▸ **Input records**
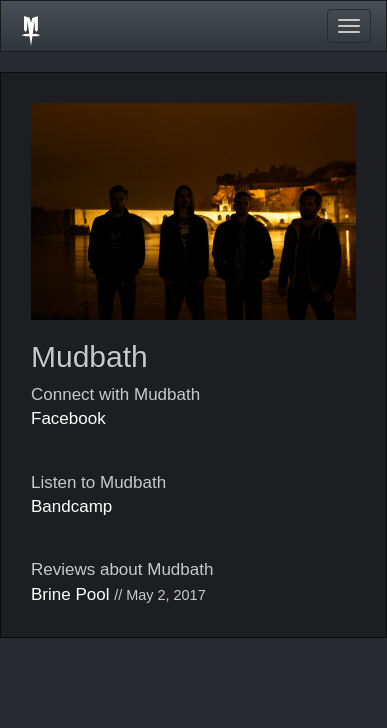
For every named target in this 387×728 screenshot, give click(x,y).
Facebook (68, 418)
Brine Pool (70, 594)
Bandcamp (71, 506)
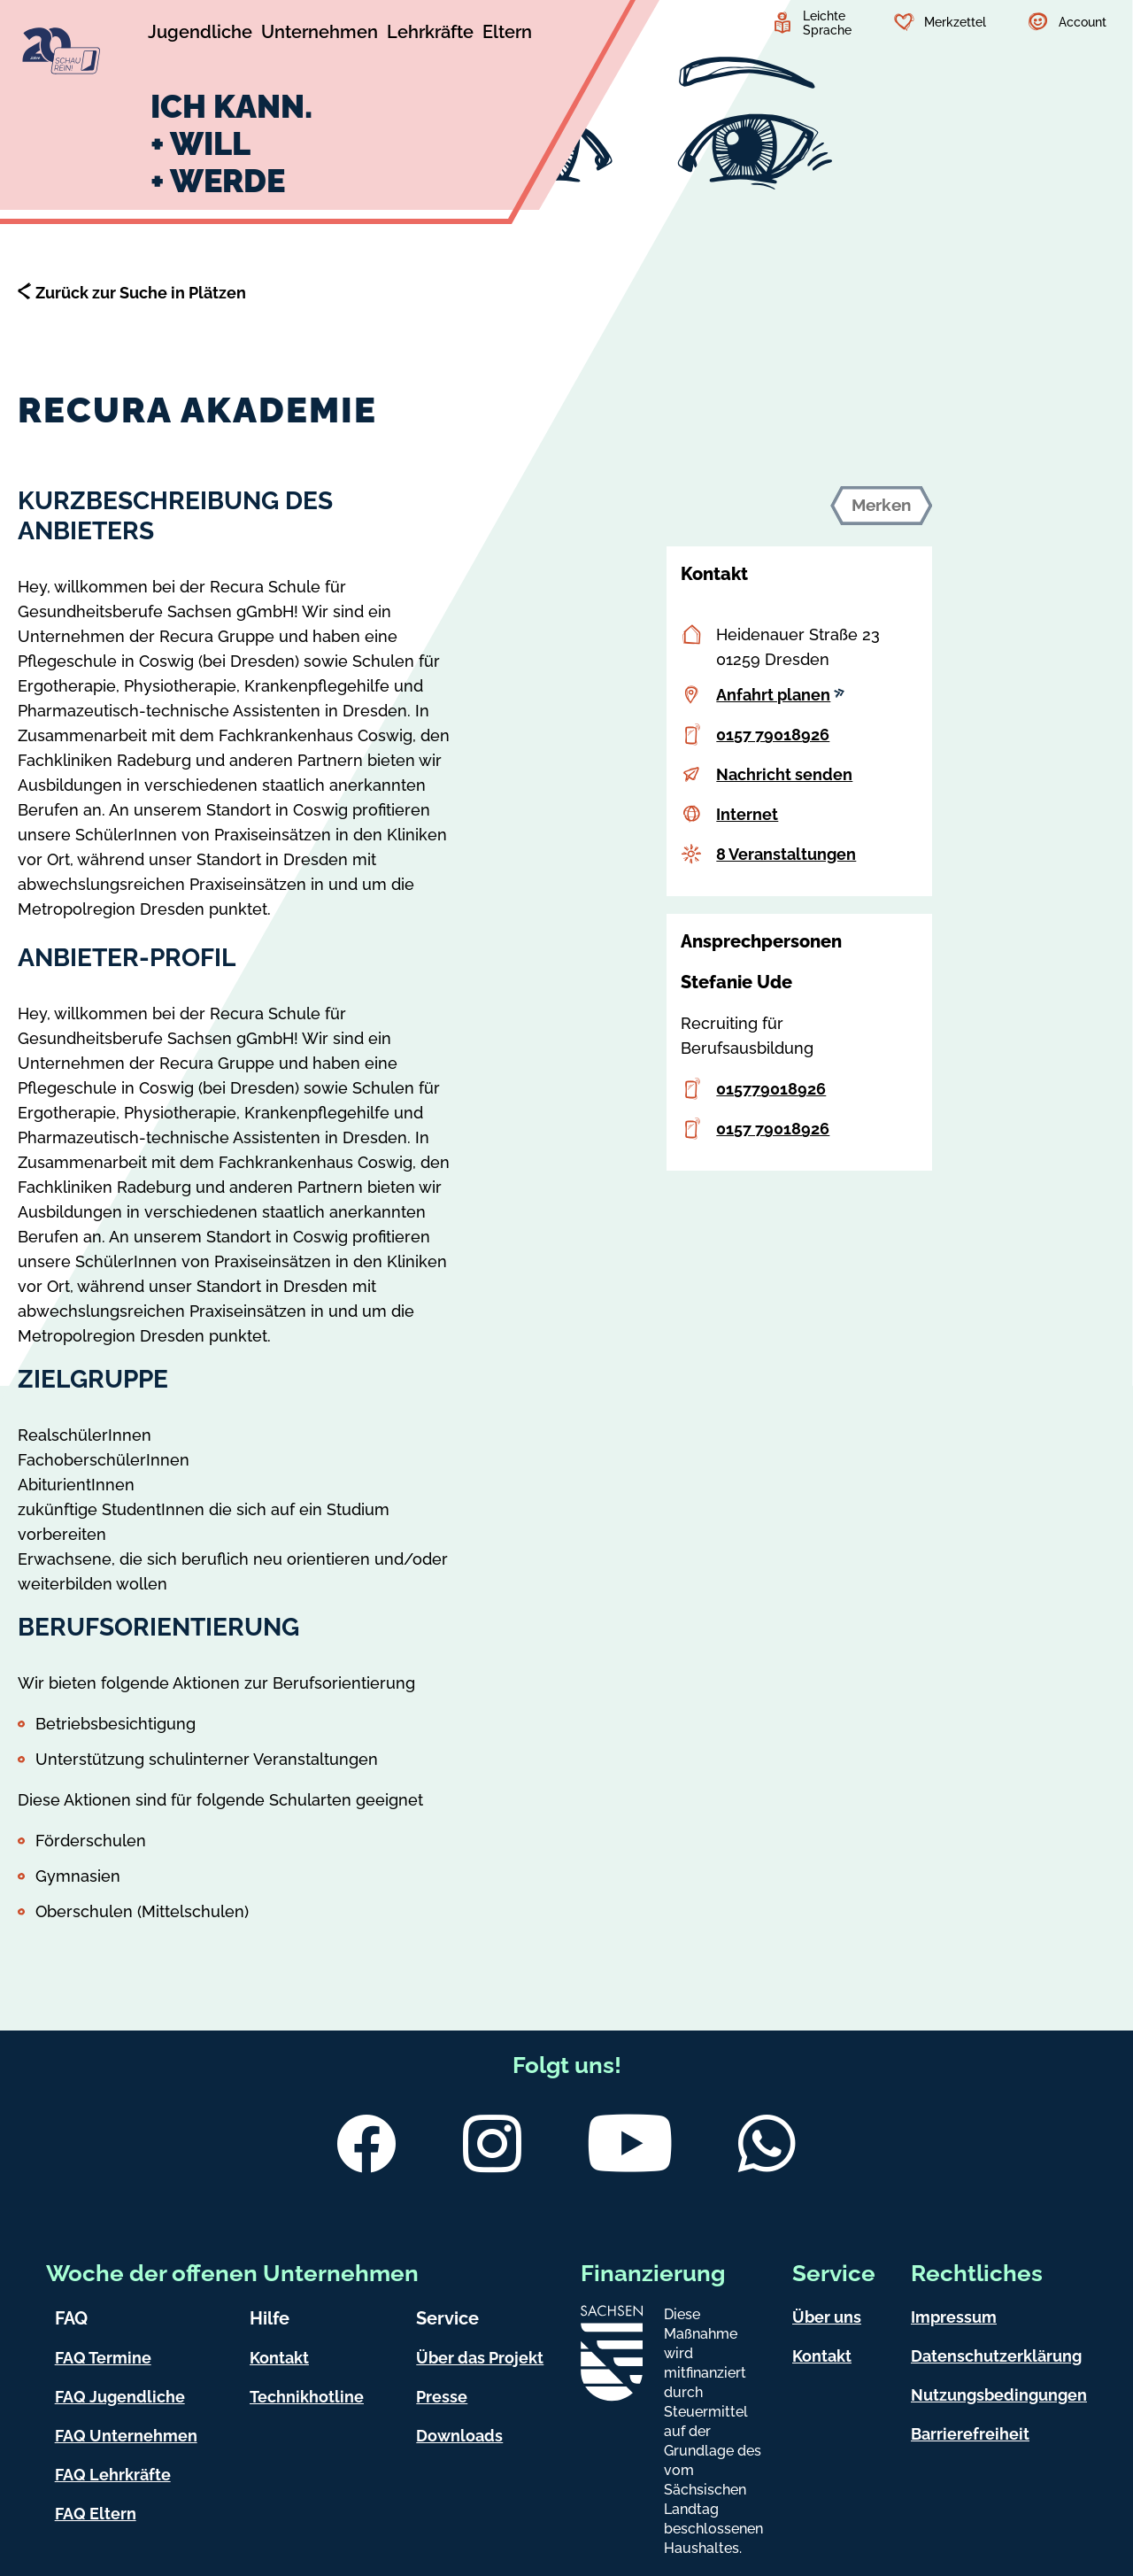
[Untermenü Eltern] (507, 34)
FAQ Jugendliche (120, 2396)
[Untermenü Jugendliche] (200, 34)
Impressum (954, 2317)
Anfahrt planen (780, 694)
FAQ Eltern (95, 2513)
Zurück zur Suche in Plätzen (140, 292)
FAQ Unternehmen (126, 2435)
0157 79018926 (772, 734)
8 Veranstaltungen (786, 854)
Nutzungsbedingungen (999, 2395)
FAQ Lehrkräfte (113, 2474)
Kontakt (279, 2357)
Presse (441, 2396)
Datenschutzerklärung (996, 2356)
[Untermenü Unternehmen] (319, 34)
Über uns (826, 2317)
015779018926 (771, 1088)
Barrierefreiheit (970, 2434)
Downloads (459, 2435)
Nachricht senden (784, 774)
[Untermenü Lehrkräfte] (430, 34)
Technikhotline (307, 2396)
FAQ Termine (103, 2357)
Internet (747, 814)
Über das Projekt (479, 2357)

▸ **What you have to do**
Copy exactly, and only, the lines from the first entry through the line holding "Nutzungsbedingungen (999, 2395)", both ends included, leaving out every picture.

▸ **Output of the task**
For every named target in this 387×728 screenshot, give click(x,y).
Facebook (68, 418)
Brine Pool (70, 594)
Bandcamp (71, 506)
[Untermenü Eltern] (507, 34)
FAQ Jugendliche (120, 2396)
[Untermenü Jugendliche] (200, 34)
Impressum (954, 2317)
Anfahrt planen (780, 694)
FAQ Eltern (95, 2513)
Zurück zur Suche in Plätzen (140, 292)
FAQ Unternehmen (126, 2435)
0157 79018926 (772, 734)
8 Veranstaltungen (786, 854)
Nutzungsbedingungen (999, 2395)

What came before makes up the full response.